Ilham menceritakan, Rumah Si Pitung yang menjadi cagar budaya DKI Jakarta namanya merupakan pemberian dari Museum Nasional pada tahun 1972. Warga Marunda sejak dahulu mengenal Rumah Si Pitung merupakan rumah dari Haji Saipudin, korban perampokan Pitung.

"Sejak saat kecil, kita tahunya itu adalah milik Haji Saipuddin dan bukan milik Si Pitung," kata Ilham.

Tidak ada keturunan Si Pitung di Kampung Marunda. Bahkan, silsilah Haji Saipuddin sudah tidak terlacak lagi oleh warga setempat.

"Keluarganya dan keturunan Haji Saipuddin tidak jelas lagi sekarang. Dulunya rumah ini ditempati oleh warga setempat," jelasnya.

Ilham menambahkan, tidak ada warga Kampung Marunda yang mengetahui alasan rumah milik Haji Saipuddin beralih nama menjadi Rumah Si Pitung. Setelah diambil oleh Museum Nasional, barulah ketahuan terdapat rumah Si Pitung di Marunda.

"Dulunya rumah ini tinggi, bahkan jika numbuk padi dengan menggunakan bambu, maka bambu itu tidak sampai terbentur dinding kayu dasar rumah," kata dia.

Kontroversi soal rumah Si Pitung ini juga dituangkan dalam tulisan karya Ridwan Saidi yang berjudul 'Si Pitung Perampok atau Pemberontak?'

"Apa yang dikenal sebagai rumah Si Pitung yang berlokasi di Marunda sesungguhnya rumah Saipuddin, seorang bandar ikan," tulis Ridwan.

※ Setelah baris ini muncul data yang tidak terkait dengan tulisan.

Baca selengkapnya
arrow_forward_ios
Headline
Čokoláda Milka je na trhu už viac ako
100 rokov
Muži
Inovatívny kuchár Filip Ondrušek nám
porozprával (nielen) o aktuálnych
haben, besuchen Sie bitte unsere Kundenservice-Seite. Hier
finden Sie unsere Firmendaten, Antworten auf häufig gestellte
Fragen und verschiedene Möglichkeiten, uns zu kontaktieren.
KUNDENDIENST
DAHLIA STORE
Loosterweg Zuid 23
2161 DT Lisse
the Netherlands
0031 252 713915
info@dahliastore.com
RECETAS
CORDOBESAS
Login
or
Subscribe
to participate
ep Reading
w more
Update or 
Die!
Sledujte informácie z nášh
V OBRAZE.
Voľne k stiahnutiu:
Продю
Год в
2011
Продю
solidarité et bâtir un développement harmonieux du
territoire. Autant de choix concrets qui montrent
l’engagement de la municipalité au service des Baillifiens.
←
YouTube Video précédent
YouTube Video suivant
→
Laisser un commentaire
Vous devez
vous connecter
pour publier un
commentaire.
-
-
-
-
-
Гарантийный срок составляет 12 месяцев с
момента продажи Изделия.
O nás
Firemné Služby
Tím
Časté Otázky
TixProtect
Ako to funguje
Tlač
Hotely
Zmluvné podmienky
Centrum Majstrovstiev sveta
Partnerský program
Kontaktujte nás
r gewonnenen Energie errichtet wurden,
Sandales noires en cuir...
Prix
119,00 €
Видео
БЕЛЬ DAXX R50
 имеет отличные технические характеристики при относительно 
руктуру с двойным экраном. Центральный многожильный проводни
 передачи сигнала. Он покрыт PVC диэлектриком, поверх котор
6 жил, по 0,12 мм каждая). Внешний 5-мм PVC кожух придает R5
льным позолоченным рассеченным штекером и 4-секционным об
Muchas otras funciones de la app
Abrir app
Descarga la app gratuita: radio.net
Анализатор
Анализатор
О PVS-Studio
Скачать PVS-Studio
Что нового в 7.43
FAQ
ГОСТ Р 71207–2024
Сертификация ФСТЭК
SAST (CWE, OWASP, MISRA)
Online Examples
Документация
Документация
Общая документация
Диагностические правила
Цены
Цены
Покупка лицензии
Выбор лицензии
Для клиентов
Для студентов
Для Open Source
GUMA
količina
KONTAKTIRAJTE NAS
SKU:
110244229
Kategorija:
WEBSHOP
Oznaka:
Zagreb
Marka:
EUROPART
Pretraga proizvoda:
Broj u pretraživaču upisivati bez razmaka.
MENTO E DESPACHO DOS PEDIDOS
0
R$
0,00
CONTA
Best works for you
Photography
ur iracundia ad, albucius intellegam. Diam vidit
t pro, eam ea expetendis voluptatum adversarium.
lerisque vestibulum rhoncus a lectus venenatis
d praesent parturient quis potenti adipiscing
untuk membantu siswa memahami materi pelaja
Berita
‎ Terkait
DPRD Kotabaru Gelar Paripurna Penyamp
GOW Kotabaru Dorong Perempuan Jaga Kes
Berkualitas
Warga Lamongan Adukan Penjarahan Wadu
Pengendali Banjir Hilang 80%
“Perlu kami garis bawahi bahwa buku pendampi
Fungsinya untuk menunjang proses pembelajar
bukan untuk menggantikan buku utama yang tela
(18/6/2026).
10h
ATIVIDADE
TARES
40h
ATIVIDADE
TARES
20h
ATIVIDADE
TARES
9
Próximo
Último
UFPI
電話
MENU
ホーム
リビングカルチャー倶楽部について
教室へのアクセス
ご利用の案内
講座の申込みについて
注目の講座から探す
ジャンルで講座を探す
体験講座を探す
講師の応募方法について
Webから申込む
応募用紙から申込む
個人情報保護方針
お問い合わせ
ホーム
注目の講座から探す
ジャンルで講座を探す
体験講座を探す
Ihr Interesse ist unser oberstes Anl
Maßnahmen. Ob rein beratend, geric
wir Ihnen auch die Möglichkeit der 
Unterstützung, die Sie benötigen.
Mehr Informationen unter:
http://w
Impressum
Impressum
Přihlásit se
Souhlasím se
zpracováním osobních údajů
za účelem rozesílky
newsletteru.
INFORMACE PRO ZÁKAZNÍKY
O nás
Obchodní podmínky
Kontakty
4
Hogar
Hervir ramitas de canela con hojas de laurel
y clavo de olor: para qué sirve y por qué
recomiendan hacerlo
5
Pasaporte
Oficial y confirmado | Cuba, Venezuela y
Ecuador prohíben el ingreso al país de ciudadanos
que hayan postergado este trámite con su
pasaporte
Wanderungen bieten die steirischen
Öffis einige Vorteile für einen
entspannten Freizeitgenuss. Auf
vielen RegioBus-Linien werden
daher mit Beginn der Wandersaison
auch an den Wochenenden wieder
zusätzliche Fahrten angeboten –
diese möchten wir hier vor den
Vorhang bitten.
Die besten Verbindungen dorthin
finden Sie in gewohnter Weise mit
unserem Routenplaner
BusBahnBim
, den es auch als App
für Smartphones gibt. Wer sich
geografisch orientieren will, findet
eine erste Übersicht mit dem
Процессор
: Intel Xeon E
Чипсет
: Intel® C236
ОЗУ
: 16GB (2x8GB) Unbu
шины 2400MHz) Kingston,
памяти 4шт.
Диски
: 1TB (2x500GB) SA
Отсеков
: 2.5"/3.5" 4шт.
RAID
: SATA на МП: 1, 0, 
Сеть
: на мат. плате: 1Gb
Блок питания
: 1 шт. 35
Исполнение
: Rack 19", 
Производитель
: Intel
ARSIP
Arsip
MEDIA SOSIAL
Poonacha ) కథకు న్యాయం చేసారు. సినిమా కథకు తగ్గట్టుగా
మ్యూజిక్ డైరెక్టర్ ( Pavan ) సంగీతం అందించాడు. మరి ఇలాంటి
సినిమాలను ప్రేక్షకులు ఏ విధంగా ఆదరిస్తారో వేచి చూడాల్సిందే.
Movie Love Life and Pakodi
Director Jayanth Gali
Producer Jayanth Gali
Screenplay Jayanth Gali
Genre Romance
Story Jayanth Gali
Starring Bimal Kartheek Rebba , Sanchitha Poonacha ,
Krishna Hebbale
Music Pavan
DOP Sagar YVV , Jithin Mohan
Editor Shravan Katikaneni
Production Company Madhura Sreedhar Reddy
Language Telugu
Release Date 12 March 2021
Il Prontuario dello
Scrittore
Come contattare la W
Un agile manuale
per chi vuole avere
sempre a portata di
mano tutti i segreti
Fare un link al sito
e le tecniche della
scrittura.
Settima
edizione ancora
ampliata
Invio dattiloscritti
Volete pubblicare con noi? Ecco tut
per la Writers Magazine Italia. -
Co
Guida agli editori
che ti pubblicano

Sebuah surat kabar Hinda Olanda tahun 1892 memberitakan sosok yang dikenal sebagai Si Pitung. Polisi Belanda kala itu menggeledah sebuah rumah yang diduga sebagai rumah Pitung dan menemukan uang gulden (mata uang Belanda). Uang tersebut juga diyakini merupakan uang curian dari Nyonya De C dan Haji Saipuddin, seorang Bugis dari
Marunda, Jakarta Utara.

Bagi Belanda saat itu, harga untuk nyawa Pitung senilai 400 gulden. Harga yang besar untuk seorang anak yang lahir di lingkungan Betawi, Rawa Belong.

Masih dalam pemberitaan koran Hindia Olanda pada tahun 1893, Pitung menemui ajalnya saat terjadi baku tembak dengan seorang opsir Belanda yang bernama Hinne. Dua butir peluru yang bersarang di tubuh Pitung membuat 'Robin Hood Betawi' tersebut tewas.